Check out Fiker’s essay:

How has your experience with BTNY prepared you for life after high school? This is your essay, told in your voice. If you’re looking for a way to get your mind warmed up, close your eyes and imagine the first day you began at BTNY. What was the difference between your life on that day and your life today? 

When I began my BTNY journey, I was a middle school student with a limited understanding of success. I remember being a naïve middle schooler ready for a summer of programming and games. Little did I know that I would meet the people who would help me narrow my interests and broaden my horizon academically. I’d only been exposed to the idea of pursuing more conventionally celebrated career paths, but Breakthrough had solidified my innate love for learning by celebrating my presence in the classroom and investing in the power of mentorship. I connected with other students my age from the Bronx and found that we all had the same goal to “succeed”, but only until we met Breakthrough did we understand how to get there. Breakthrough piqued my interest in climate and journalism after taking me to tour the studios of NY1 and speaking to the meteorologist who described his daily routine. My learning extended beyond the classroom and I was acquainted with college students who didn’t define us by our shortcomings but cheered us on during summer programming while teaching us the basics of the following year’s content. Those very teachers (among which many were BIPOC) educated us about the endless possibilities for schools across the country through their “college knowledge” spiels and I instantly retained it. Over the course of my high school experience, my subconscious memories pulled me back to think of the students who looked like me and what I could potentially become. For the first time in my life, I resonated with someone’s successes and I took it to heart.
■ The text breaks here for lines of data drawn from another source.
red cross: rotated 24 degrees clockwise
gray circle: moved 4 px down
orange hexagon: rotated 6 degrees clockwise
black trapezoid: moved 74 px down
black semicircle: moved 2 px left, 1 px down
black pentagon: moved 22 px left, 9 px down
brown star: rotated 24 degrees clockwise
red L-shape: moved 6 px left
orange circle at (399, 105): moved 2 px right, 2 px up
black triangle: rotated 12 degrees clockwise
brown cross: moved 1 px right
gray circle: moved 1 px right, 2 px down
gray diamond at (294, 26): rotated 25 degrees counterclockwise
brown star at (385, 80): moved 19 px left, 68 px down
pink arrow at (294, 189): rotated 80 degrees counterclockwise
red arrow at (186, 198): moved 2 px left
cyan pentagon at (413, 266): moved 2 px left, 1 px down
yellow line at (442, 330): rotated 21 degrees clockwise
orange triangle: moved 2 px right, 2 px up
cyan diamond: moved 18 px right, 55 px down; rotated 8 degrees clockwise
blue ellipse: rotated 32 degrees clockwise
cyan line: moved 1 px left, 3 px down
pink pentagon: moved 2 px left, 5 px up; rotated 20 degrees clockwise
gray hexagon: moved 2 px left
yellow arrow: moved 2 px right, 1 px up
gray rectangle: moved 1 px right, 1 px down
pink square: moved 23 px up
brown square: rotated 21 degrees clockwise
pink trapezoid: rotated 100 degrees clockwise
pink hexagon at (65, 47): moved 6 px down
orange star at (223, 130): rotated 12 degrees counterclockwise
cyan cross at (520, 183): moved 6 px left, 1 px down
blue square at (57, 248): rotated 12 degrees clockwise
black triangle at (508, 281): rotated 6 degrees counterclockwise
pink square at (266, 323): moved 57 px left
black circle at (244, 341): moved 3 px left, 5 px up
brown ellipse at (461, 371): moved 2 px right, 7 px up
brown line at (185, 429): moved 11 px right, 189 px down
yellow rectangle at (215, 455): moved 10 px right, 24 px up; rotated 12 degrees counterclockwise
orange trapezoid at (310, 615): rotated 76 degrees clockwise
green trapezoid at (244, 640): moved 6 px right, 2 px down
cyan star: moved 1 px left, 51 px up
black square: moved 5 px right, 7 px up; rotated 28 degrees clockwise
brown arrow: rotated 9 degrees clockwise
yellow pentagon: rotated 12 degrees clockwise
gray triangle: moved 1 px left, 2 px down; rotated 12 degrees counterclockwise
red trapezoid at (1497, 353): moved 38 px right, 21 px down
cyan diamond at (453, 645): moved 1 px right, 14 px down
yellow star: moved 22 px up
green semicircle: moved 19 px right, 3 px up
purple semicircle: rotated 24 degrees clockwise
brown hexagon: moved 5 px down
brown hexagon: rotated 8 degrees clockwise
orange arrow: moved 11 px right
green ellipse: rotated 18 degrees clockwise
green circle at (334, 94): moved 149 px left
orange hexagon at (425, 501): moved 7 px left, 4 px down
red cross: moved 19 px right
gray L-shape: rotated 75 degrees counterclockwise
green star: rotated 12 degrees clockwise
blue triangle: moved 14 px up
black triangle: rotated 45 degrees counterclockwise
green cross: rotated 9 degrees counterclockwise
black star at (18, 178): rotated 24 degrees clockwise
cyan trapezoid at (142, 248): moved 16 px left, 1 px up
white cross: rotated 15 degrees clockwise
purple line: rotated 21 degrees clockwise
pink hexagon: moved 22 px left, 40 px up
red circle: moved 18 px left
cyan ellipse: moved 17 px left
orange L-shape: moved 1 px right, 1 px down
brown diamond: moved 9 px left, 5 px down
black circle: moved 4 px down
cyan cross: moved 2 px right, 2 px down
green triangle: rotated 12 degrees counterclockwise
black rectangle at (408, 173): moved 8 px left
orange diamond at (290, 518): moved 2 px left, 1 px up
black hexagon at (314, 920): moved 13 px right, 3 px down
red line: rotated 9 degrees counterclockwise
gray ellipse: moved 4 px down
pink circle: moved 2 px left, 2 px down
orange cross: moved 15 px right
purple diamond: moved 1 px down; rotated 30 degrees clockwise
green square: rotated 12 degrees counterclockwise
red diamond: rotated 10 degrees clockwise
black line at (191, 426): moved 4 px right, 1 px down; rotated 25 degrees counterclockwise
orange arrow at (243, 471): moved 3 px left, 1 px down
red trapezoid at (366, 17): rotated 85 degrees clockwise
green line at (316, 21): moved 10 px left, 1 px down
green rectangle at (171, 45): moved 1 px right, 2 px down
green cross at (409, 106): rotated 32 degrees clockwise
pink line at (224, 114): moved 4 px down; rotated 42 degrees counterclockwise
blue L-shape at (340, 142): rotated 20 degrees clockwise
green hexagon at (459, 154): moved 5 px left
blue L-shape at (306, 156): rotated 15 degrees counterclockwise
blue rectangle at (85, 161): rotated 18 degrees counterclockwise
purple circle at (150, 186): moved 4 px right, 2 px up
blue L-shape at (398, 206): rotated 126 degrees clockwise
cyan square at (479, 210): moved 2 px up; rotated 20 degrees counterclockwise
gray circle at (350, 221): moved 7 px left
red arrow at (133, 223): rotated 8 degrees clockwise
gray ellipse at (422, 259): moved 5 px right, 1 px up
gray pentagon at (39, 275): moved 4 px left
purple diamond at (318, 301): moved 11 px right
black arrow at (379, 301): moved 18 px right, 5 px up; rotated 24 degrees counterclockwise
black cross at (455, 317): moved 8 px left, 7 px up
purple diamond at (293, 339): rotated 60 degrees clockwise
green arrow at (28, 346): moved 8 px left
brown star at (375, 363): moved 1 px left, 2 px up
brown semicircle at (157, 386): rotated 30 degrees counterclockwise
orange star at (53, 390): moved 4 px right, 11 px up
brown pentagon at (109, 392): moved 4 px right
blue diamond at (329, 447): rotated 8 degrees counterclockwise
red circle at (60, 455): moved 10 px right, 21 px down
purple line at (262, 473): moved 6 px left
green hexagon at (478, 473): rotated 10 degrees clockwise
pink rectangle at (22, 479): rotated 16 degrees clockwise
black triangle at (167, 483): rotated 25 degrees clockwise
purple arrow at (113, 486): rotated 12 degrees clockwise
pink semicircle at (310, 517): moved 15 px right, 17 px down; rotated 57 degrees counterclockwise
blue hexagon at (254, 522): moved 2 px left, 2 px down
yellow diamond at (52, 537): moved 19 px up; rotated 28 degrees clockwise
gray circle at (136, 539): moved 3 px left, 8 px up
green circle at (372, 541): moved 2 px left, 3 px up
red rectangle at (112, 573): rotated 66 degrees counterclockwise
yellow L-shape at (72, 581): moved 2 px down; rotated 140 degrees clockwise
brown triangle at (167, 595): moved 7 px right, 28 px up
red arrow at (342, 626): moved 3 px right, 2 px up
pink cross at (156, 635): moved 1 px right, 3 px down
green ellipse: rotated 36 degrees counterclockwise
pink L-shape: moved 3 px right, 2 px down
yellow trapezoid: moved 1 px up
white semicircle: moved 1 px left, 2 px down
As I matured in my early beginnings in high school, I maintained a steady relationship with Breakthrough staff and heard the testimonials of different mentors who spoke on their experiences as college students in New York. A little later on, I began my sophomore year research project at NASA GISS, directly applying the information taught during our “Super Saturday” networking crash course to connect to a research mentor. I had virtually nothing impressive to bring to the conversation as a 16-year-old besides my determination. Breakthrough gave me the mental preparation to confidently pursue climatology research, a field where Black women are underrepresented. Though I once would have seen learning coding on my own as nerve-wracking, BTNY taught me to take “positive risks” and strengthen my skill-set. They connected me with my sophomore year mentor Danny who told me about his monumental experiences at Columbia which heavily influenced my decision to go to its sister school Barnard College in the fall.

When I think of Breakthrough, I think of the early step into the professional world that had from a young age. I think of the hands I shook, the elevator pitches I prepared, and the power of mentorship. Breakthrough empowered me to enter spaces solo and fueled me to take the leaps of independence that led me to where I am today — for which I am forever grateful.